▶ _Task description_
In the answer, each line must appear exactly as in the records, and no picture may appear.

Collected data
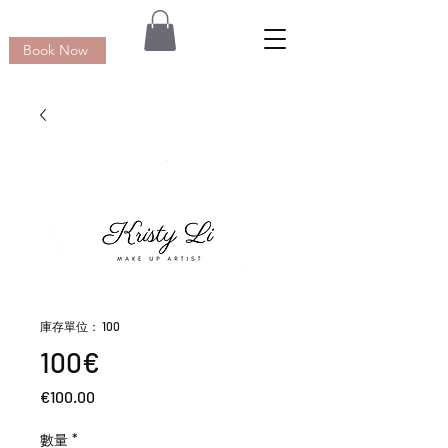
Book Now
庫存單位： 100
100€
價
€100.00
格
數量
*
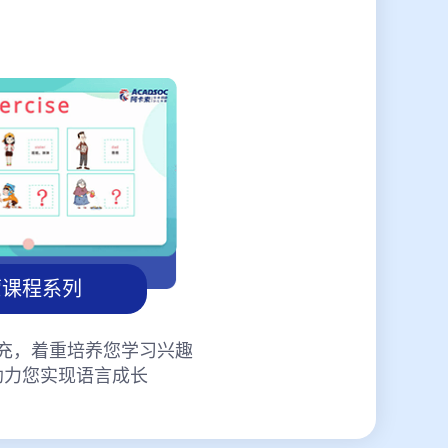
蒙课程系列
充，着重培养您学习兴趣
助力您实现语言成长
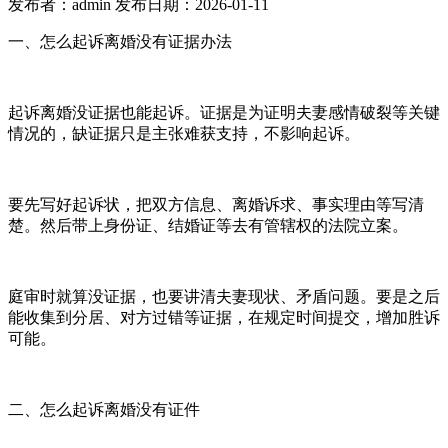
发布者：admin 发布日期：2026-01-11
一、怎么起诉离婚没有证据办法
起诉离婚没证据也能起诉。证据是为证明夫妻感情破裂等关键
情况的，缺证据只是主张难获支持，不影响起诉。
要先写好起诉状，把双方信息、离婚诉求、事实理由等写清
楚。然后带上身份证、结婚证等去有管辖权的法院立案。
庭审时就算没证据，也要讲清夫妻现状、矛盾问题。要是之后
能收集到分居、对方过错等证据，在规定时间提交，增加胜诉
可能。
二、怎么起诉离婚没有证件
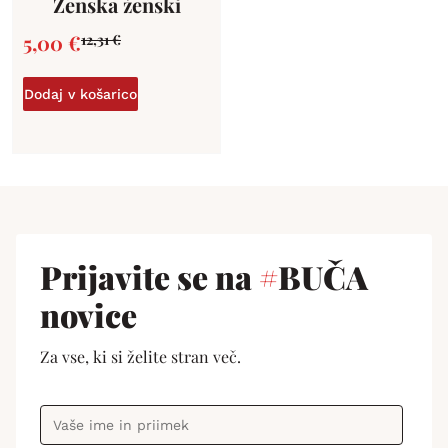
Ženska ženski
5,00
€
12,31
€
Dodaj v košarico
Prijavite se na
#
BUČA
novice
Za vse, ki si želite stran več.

▶ _Response area_
Book Now
庫存單位： 100
100€
價
€100.00
格
數量
*
蒙课程系列
充，着重培养您学习兴趣
助力您实现语言成长
发布者：admin 发布日期：2026-01-11
一、怎么起诉离婚没有证据办法
起诉离婚没证据也能起诉。证据是为证明夫妻感情破裂等关键
情况的，缺证据只是主张难获支持，不影响起诉。
要先写好起诉状，把双方信息、离婚诉求、事实理由等写清
楚。然后带上身份证、结婚证等去有管辖权的法院立案。
庭审时就算没证据，也要讲清夫妻现状、矛盾问题。要是之后
能收集到分居、对方过错等证据，在规定时间提交，增加胜诉
可能。
二、怎么起诉离婚没有证件
Ženska ženski
5,00
€
12,31
€
Dodaj v košarico
Prijavite se na
#
BUČA
novice
Za vse, ki si želite stran več.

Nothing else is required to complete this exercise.